In May 2012, pro-tem District Judge Tommy Jewell ruled that Hilburn’s sister, Emily, who was 8 years old by then, was not fit to testify as she unable to distinguish truth from fantasy. Experts testified that the girl was in a dissociative state on several occasions while being evaluated.

The state asked Jewell to reconsider his decision, Martinez said, arguing that the testimony from the expert the judge based his decision on came solely from interviews with the girl’s mother, not Emily herself.

“We believe the judge could have interviewed the child himself to determine the veracity of her testimony, the quality of her memory and ability to tell the truth,” Martinez said Wednesday. “The expert did not interview the child.”

After the judge denied the request for reconsideration, Martinez said the state went so far as to seek advice from the state Attorney General’s Office to see if it had a basis for an appeal.

“We were told it would be a very high standard to meet and we wouldn’t prevail,” he said.

In August 2013, just days before Hilburn’s trial was scheduled to begin, District Judge George Eichwald agreed to allow the defense to appeal his decision to allow the use of the 911 recording from the night of the shooting.

The New Mexico Court of Appeals ultimately ruled the 911 tape couldn’t be used at trial. In a recording of the 911 call, the young Hilburn tells a dispatcher about the shooting.

“I was just so over my head,” he told the dispatcher.

“I shot him in the back of the head.
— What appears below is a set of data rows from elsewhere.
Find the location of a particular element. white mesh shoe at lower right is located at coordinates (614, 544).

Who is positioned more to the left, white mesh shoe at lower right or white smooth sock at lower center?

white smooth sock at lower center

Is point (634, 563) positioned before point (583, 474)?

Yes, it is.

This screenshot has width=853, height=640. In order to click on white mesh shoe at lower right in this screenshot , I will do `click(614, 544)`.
I got so angry at him.”

911 call

The boy repeatedly asked the dispatcher for emergency responders to “hurry up.”

When officers arrived at his house on Vivian Drive in Belen, Hilburn told them to go quickly into the house and then said he shot his father.
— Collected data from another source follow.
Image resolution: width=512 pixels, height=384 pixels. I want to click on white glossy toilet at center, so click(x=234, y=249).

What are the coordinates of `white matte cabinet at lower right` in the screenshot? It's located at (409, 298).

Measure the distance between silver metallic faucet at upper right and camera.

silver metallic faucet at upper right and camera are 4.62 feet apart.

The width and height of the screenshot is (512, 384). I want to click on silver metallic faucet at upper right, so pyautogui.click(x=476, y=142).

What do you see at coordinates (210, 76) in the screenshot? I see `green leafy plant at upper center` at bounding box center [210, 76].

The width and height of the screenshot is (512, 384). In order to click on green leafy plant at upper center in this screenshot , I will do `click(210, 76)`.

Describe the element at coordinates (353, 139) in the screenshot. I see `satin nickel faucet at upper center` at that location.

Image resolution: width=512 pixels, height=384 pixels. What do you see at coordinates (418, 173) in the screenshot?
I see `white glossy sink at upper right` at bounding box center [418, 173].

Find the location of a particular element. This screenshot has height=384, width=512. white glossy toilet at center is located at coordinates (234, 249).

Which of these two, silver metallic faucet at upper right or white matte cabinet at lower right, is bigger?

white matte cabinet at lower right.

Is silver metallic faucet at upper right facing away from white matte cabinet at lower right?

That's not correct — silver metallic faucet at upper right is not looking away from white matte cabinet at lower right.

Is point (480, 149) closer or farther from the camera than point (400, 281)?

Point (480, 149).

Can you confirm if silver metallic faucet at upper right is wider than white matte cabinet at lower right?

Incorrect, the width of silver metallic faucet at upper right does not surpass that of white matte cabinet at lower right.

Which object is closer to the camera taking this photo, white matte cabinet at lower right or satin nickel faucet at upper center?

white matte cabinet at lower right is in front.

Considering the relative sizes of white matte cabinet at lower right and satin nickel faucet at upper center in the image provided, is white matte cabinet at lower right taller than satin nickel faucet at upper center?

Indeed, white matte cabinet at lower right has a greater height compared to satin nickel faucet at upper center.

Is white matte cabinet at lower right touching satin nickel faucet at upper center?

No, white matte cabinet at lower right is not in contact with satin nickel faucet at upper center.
Police found Bryon Hilburn lying behind the doorway, partially blocking it.

He was bleeding heavily from the back of his head but still alive.

The report says that Benjamin Hilburn led police to the weapon reportedly used in the shooting, a camouflage-colored 20-gauge shotgun.

Police found a spent shell casing in the hallway.

Officers placed Benjamin Hilburn into custody, and his sister eventually was handed over to her grandfather.

According to the report, officers described Benjamin as emotionless after the shooting.

His sister told police she was playing video games when she saw her brother holding a weapon.

She said she heard a gunshot, and then saw her father lying on the floor.

Bryon Hilburn was pronounced dead at the University of New Mexico Hospital in Albuquerque about an hour after the initial call.

The New Mexico children’s code prevents children under 13 from making statements that incriminate themselves, Martinez said, so both Hilburn’s statements to the police on the night of the shooting and the 911 recording were ruled inadmissible for that same reason.

Benjamin Hilburn was allowed to move to Oklahoma in 2013 to live with his mother, Monica Albear, while awaiting trial.

After her son was charged, Albear said her ex-husband abused both her and their three children.

The state’s Children, Youth and Families Department investigated nine complaints of abuse at the home but substantiated only one – against Albear.

At the time of the shooting, Bryon Hilburn had custody of Benjamin, and Martinez said that to his knowledge, the complaints to CYFD were made and investigated while Albear and Byron Hilburn were still together.

“While he was in his father’s custody, I don’t know of any reports,” he said. Martinez said that to the best of his knowledge, Hilburn is not receiving any kind of treatment.

“It is our hope he is,” Martinez said. “We are fearful for his mother and sister’s well-being based on his previous actions.”